**PROBLEM**
Pick out each line below containing "Apple".

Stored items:
* * *
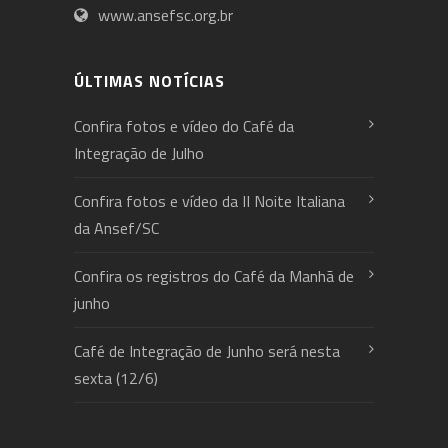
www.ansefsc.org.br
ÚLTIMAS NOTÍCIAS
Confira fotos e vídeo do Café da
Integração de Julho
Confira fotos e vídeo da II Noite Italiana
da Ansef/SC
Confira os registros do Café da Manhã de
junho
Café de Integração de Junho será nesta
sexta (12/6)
* * *
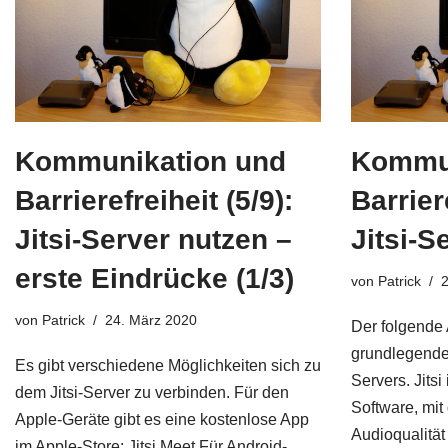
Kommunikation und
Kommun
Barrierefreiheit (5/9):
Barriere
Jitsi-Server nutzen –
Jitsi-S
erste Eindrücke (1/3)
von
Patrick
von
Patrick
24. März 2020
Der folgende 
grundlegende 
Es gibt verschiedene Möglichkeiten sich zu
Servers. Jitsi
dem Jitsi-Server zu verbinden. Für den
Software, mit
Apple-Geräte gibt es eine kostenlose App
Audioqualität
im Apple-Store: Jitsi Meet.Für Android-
* * *
**SOLUTION FOR THIS EXERCISE**
Apple-Geräte gibt es eine kostenlose App
im Apple-Store: Jitsi Meet.Für Android-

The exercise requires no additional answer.